• [DATA FOR PROCESSING]:
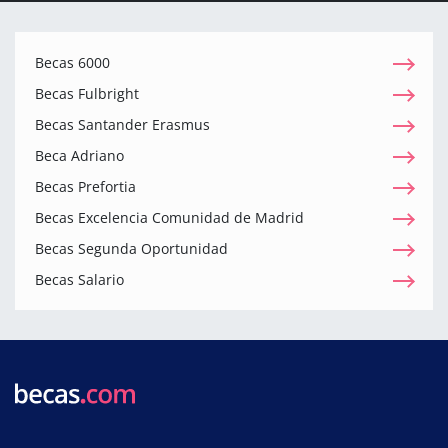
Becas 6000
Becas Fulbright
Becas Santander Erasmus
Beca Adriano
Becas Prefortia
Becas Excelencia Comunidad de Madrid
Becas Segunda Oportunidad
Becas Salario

...

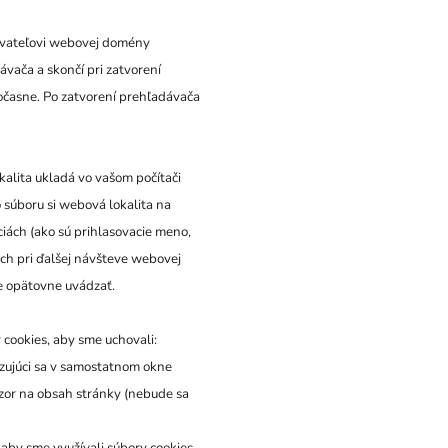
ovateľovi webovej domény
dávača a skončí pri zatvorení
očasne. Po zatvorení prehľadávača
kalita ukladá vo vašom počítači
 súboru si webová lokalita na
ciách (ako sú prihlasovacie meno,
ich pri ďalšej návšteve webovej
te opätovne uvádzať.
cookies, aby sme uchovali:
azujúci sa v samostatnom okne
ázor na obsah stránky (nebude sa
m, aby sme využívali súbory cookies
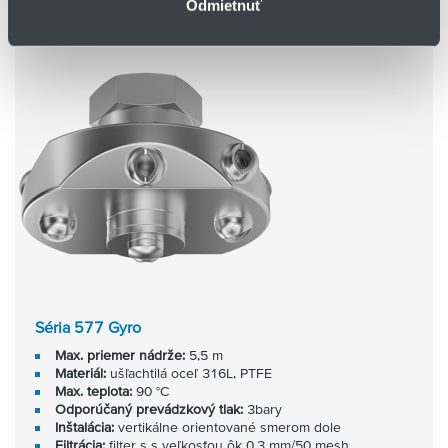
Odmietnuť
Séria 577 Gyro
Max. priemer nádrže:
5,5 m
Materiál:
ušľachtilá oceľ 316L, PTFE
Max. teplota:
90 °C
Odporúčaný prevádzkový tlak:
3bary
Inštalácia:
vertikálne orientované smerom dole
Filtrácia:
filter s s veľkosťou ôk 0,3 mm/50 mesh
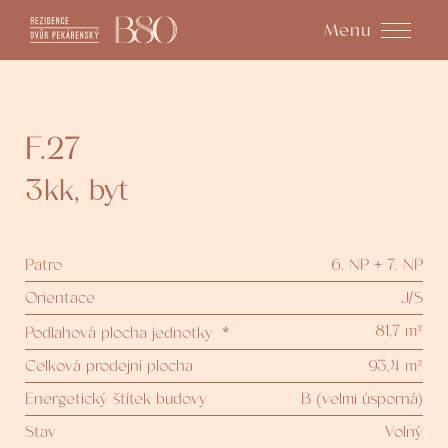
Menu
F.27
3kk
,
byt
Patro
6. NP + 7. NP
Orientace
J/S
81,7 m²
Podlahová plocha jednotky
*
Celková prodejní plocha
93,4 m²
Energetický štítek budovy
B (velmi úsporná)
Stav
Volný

* * *

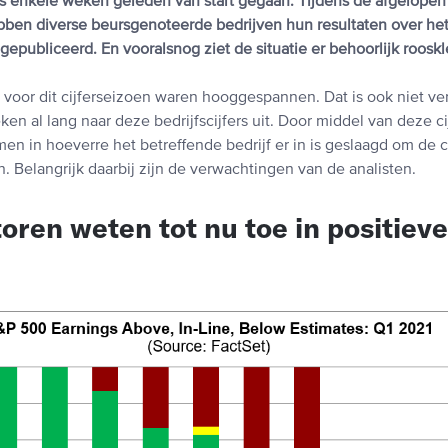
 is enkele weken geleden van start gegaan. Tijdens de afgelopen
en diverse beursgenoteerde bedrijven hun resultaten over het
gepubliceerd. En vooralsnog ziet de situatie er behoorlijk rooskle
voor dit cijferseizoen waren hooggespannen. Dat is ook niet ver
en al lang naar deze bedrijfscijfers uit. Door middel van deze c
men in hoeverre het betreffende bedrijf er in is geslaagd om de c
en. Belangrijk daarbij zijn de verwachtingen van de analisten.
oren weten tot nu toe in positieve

• [THE TASK]:
Check each line of the data above for the string "cookies", then report how many lines have it, with no other words.

• [THE COMPLETED TASK]:
2